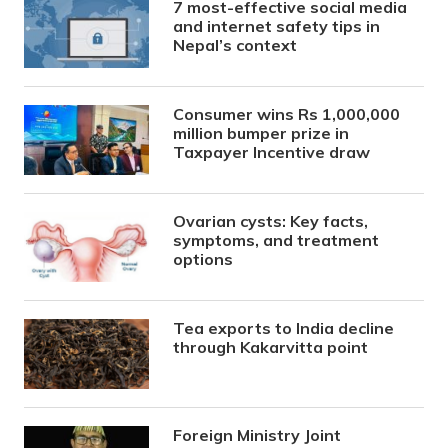
7 most-effective social media
and internet safety tips in
Nepal’s context
Consumer wins Rs 1,000,000
million bumper prize in
Taxpayer Incentive draw
Ovarian cysts: Key facts,
symptoms, and treatment
options
Tea exports to India decline
through Kakarvitta point
Foreign Ministry Joint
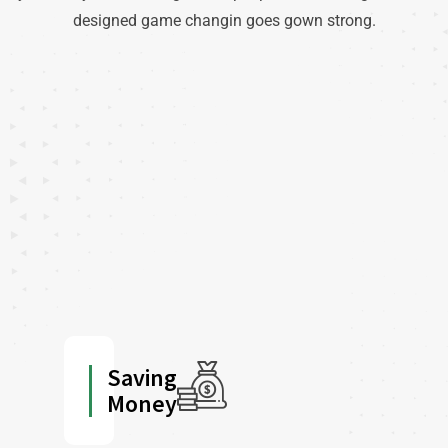
designed game changin goes gown strong.
Saving
Money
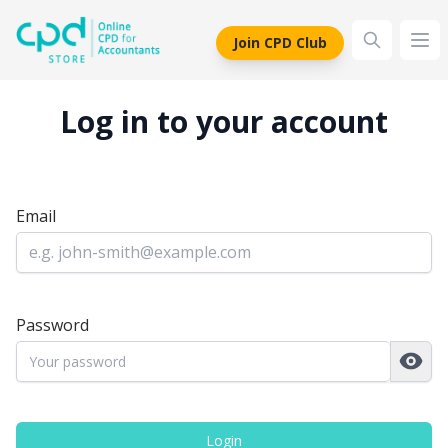
siteLogo
Join CPD Club
Ope
Log in to your account
Email
Password
Login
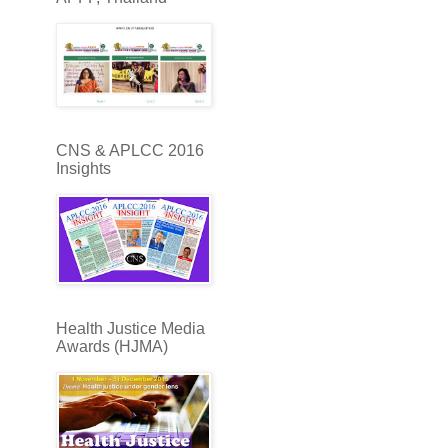
CNS & APLCC 2016
Insights
Health Justice Media
Awards (HJMA)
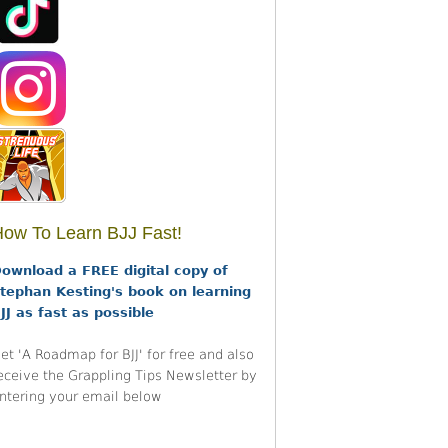
ow To Learn BJJ Fast!
ownload a FREE digital copy of
tephan Kesting's book on learning
JJ as fast as possible
et 'A Roadmap for BJJ' for free and also
eceive the Grappling Tips Newsletter by
ntering your email below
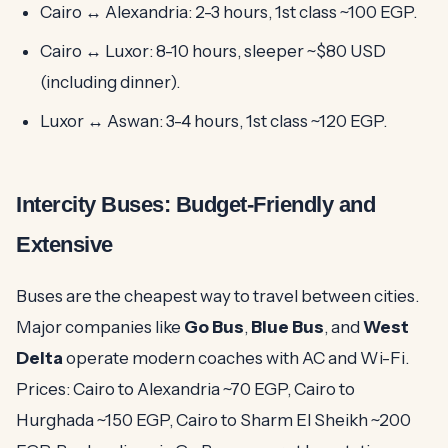
Cairo ↔ Alexandria: 2-3 hours, 1st class ~100 EGP.
Cairo ↔ Luxor: 8-10 hours, sleeper ~$80 USD
(including dinner).
Luxor ↔ Aswan: 3-4 hours, 1st class ~120 EGP.
Intercity Buses: Budget-Friendly and
Extensive
Buses are the cheapest way to travel between cities.
Major companies like
Go Bus
,
Blue Bus
, and
West
Delta
operate modern coaches with AC and Wi-Fi.
Prices: Cairo to Alexandria ~70 EGP, Cairo to
Hurghada ~150 EGP, Cairo to Sharm El Sheikh ~200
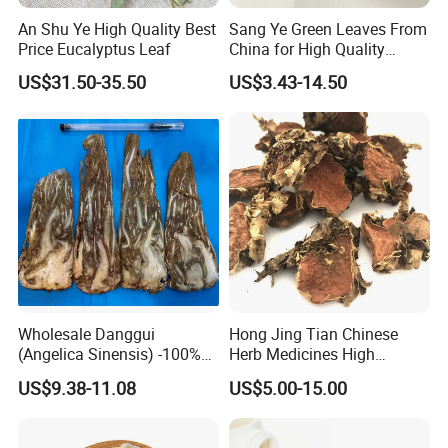
An Shu Ye High Quality Best
Sang Ye Green Leaves From
Price Eucalyptus Leaf
China for High Quality
Natural Mulberry Leaf
US$31.50-35.50
US$3.43-14.50
Wholesale Danggui
Hong Jing Tian Chinese
(Angelica Sinensis) -100%
Herb Medicines High
Natural Dried Chinese Herb
Rosavin Dried Rhodiola
US$9.38-11.08
US$5.00-15.00
for Traditional Medicine
Rosea Root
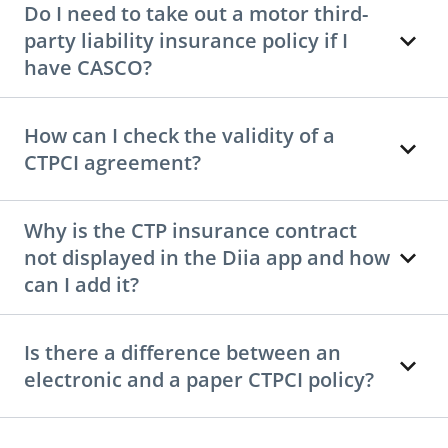
Do I need to take out a motor third-
party liability insurance policy if I
have CASCO?
How can I check the validity of a
CTPCI agreement?
Why is the CTP insurance contract
not displayed in the Diia app and how
can I add it?
Is there a difference between an
electronic and a paper CTPCI policy?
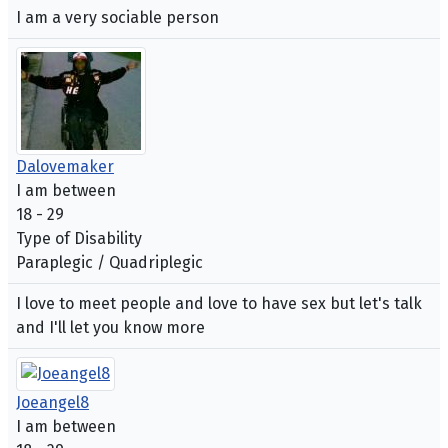
I am a very sociable person
Dalovemaker
I am between
18 - 29
Type of Disability
Paraplegic / Quadriplegic
I love to meet people and love to have sex but let's talk
and I'll let you know more
Joeangel8
I am between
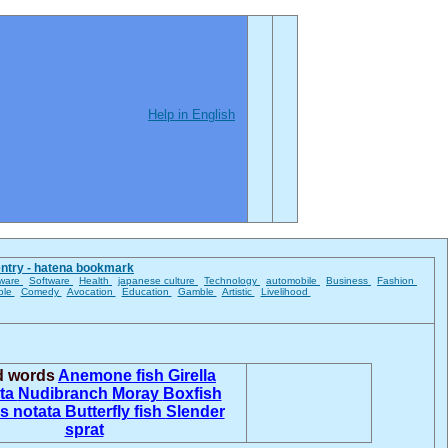
Help in English
entry - hatena bookmark
ware
Software
Health
japanese culture
Technology
automobile
Business
Fashion
ble
Comedy
Avocation
Education
Gamble
Artistic
Livelihood
ed words
Anemone fish
Girella
ta
Nudibranch
Moray
Boxfish
s notata
Butterfly fish
Slender
sprat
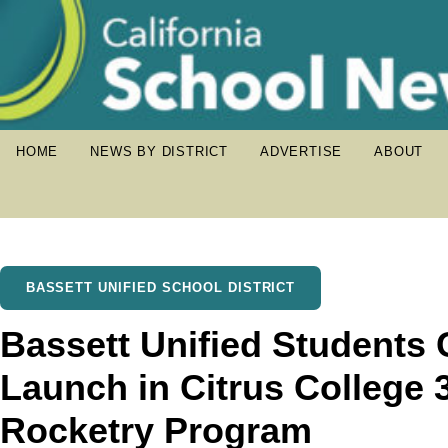
HOME
NEWS BY DISTRICT
ADVERTISE
ABOUT
BASSETT UNIFIED SCHOOL DISTRICT
Bassett Unified Students 
Launch in Citrus College 3
Rocketry Program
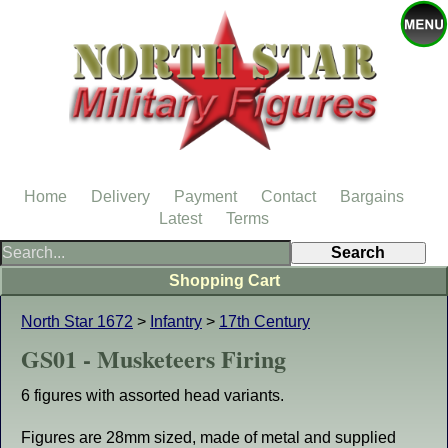
Home
Delivery
Payment
Contact
Bargains
Latest
Terms
Shopping Cart
North Star 1672
>
Infantry
>
17th Century
GS01 - Musketeers Firing
6 figures with assorted head variants.
Figures are 28mm sized, made of metal and supplied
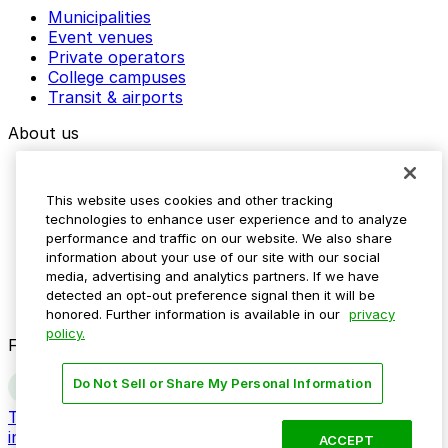
Municipalities
Event venues
Private operators
College campuses
Transit & airports
About us
Explore ParkMobile
Careers
This website uses cookies and other tracking
Media assets
technologies to enhance user experience and to analyze
Contact us
performance and traffic on our website. We also share
Help Center
information about your use of our site with our social
Resources
media, advertising and analytics partners. If we have
Newsroom
detected an opt-out preference signal then it will be
Blog
honored. Further information is available in our
privacy
policy.
Follow us
Do Not Sell or Share My Personal Information
Terms
Privacy
Accessibility
Do not sell my personal
information
ACCEPT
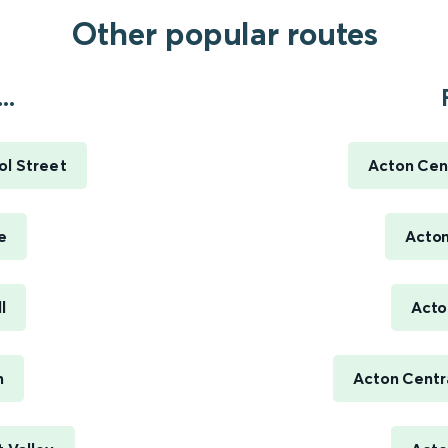
Other popular routes
..
ol Street
Acton Cent
e
Acton
l
Acto
m
Acton Centra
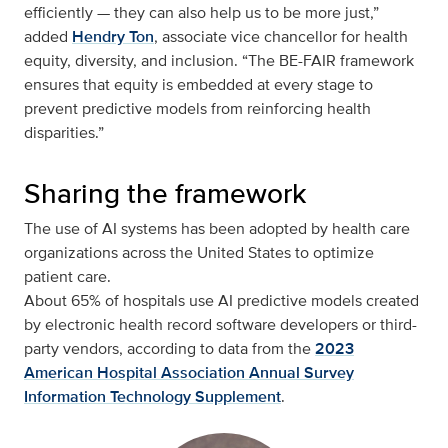
efficiently — they can also help us to be more just,”
added
Hendry Ton
, associate vice chancellor for health
equity, diversity, and inclusion. “The BE-FAIR framework
ensures that equity is embedded at every stage to
prevent predictive models from reinforcing health
disparities.”
Sharing the framework
The use of AI systems has been adopted by health care
organizations across the United States to optimize
patient care.
About 65% of hospitals use AI predictive models created
by electronic health record software developers or third-
party vendors, according to data from the
2023
American Hospital Association Annual Survey
Information Technology Supplement
.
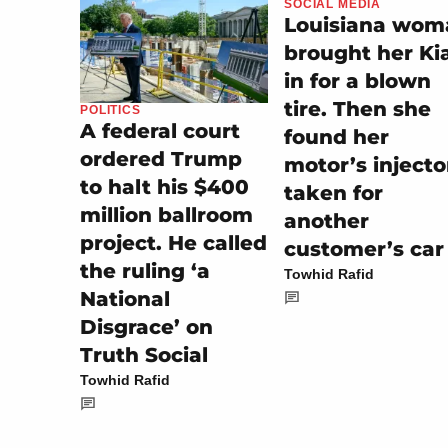
SOCIAL MEDIA
Louisiana wom
brought her Ki
in for a blown
tire. Then she
POLITICS
A federal court
found her
ordered Trump
motor’s injecto
to halt his $400
taken for
million ballroom
another
project. He called
customer’s car
the ruling ‘a
Towhid Rafid
National
Disgrace’ on
Truth Social
Towhid Rafid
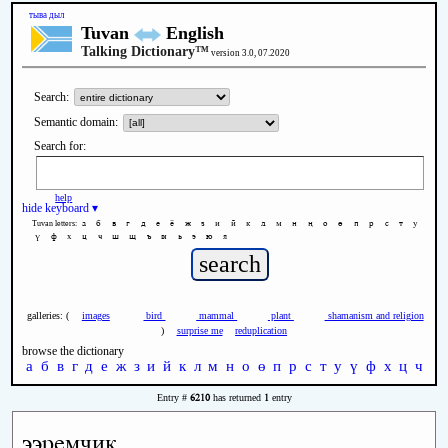
тыва дыл
Tuvan
English
Talking Dictionary™
version 3.0, 07.2020
Search:
Semantic domain:
Search for:
help
hide keyboard ▾
а
б
в
г
д
е
ё
ж
з
и
й
к
л
м
н
ң
о
ө
п
р
с
т
у
Tuvan letters:
ү
ф
х
ц
ч
ш
щ
ъ
ы
ь
э
ю
я
galleries: (
images
bird
mammal
plant
shamanism and religion
)
surprise me
reduplication
browse the dictionary
а
б
в
г
д
е
ж
з
и
й
к
л
м
н
о
ө
п
р
с
т
у
ү
ф
х
ц
ч
ш
6210
1
Entry #
has returned
entry
ээремчик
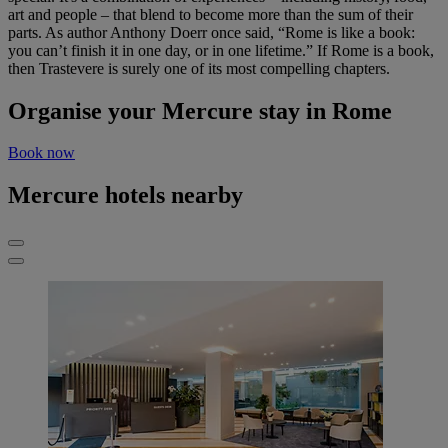
art and people – that blend to become more than the sum of their
parts. As author Anthony Doerr once said, “Rome is like a book:
you can’t finish it in one day, or in one lifetime.” If Rome is a book,
then Trastevere is surely one of its most compelling chapters.
Organise your Mercure stay in Rome
Book now
Mercure hotels nearby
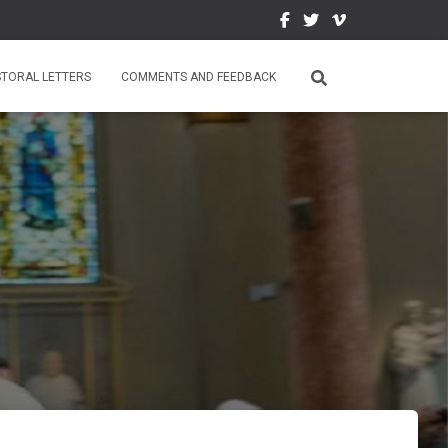
STORAL LETTERS
COMMENTS AND FEEDBACK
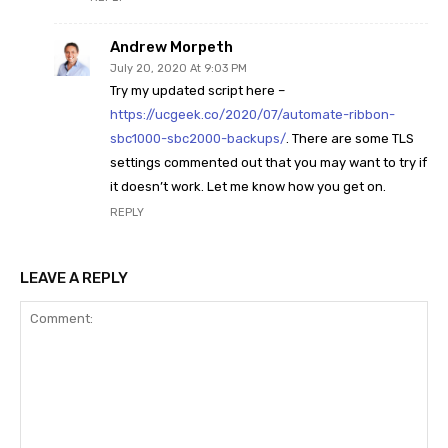
Andrew Morpeth
July 20, 2020 At 9:03 PM
Try my updated script here –
https://ucgeek.co/2020/07/automate-ribbon-
sbc1000-sbc2000-backups/
. There are some TLS
settings commented out that you may want to try if
it doesn’t work. Let me know how you get on.
REPLY
LEAVE A REPLY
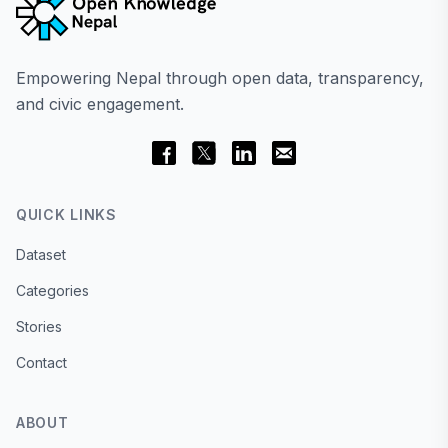
Empowering Nepal through open data, transparency,
and civic engagement.
QUICK LINKS
Dataset
Categories
Stories
Contact
ABOUT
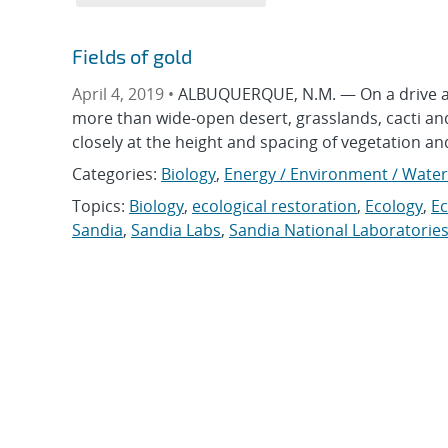
Fields of gold
April 4, 2019 •
ALBUQUERQUE, N.M. — On a drive aro
more than wide-open desert, grasslands, cacti and 
closely at the height and spacing of vegetation an
Categories:
Biology
,
Energy / Environment / Water
Topics:
Biology
,
ecological restoration
,
Ecology
,
E
Sandia
,
Sandia Labs
,
Sandia National Laboratorie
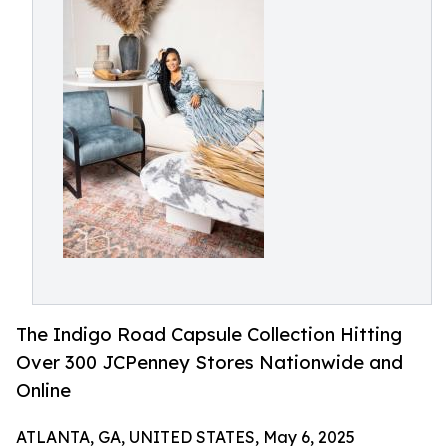
The Indigo Road Capsule Collection Hitting
Over 300 JCPenney Stores Nationwide and
Online
ATLANTA, GA, UNITED STATES, May 6, 2025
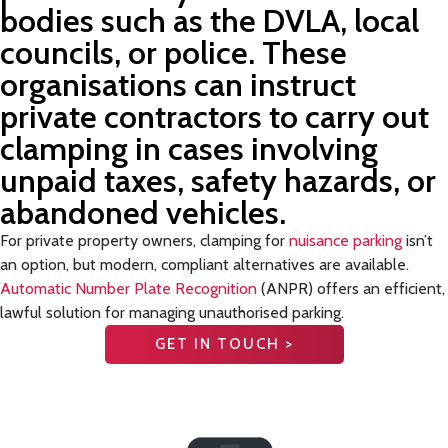
bodies such as the DVLA, local
councils, or police. These
organisations can instruct
private contractors to carry out
clamping in cases involving
unpaid taxes, safety hazards, or
abandoned vehicles.
For private property owners, clamping for
nuisance parking
isn’t
an option, but modern, compliant alternatives are available.
Automatic Number Plate Recognition
(ANPR) offers an efficient,
lawful solution for managing unauthorised parking.
GET IN TOUCH >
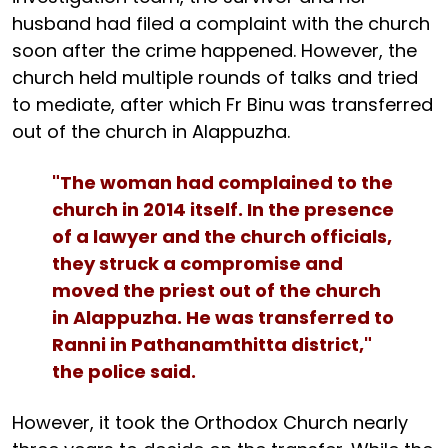
husband had filed a complaint with the church
soon after the crime happened. However, the
church held multiple rounds of talks and tried
to mediate, after which Fr Binu was transferred
out of the church in Alappuzha.
"The woman had complained to the
church in 2014 itself. In the presence
of a lawyer and the church officials,
they struck a compromise and
moved the priest out of the church
in Alappuzha. He was transferred to
Ranni in Pathanamthitta district,"
the police said.
However, it took the Orthodox Church nearly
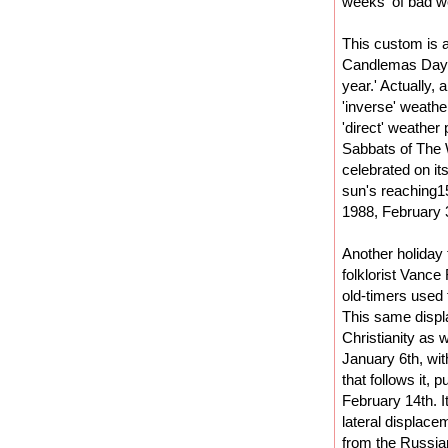
weeks' of bad wea
This custom is an
Candlemas Day be
year.' Actually,
'inverse' weathe
'direct' weather
Sabbats of The 
celebrated on it
sun's reaching1
1988, February 
Another holiday 
folklorist Vance
old-timers used
This same displ
Christianity as w
January 6th, wit
that follows it, 
February 14th. I
lateral displace
from the Russia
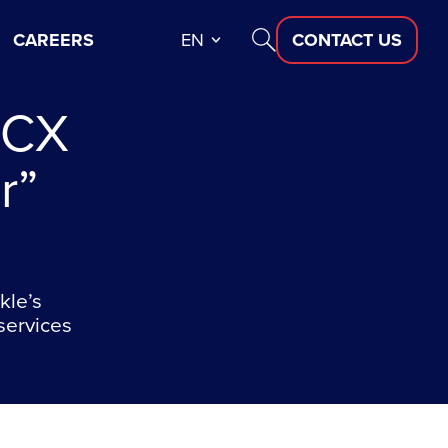
CAREERS
EN
CONTACT US
 CX
r”
kle’s
services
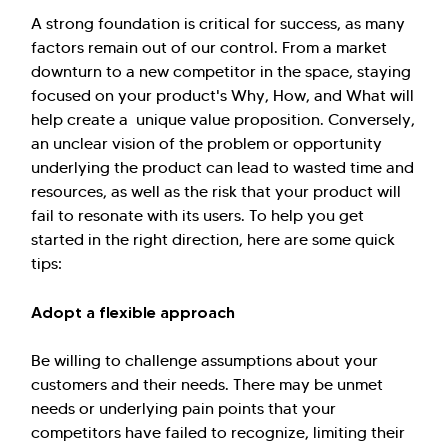
A strong foundation is critical for success, as many
factors remain out of our control. From a market
downturn to a new competitor in the space, staying
focused on your product's Why, How, and What will
help create a unique value proposition. Conversely,
an unclear vision of the problem or opportunity
underlying the product can lead to wasted time and
resources, as well as the risk that your product will
fail to resonate with its users. To help you get
started in the right direction, here are some quick
tips:
Adopt a flexible approach
Be willing to challenge assumptions about your
customers and their needs. There may be unmet
needs or underlying pain points that your
competitors have failed to recognize, limiting their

· · · · · · ·

AIM OF THE TASK
Find every line of the data that includes the string "needs". Copy each of those lines.

RESPONSE TO THIS EXERCISE
customers and their needs. There may be unmet
needs or underlying pain points that your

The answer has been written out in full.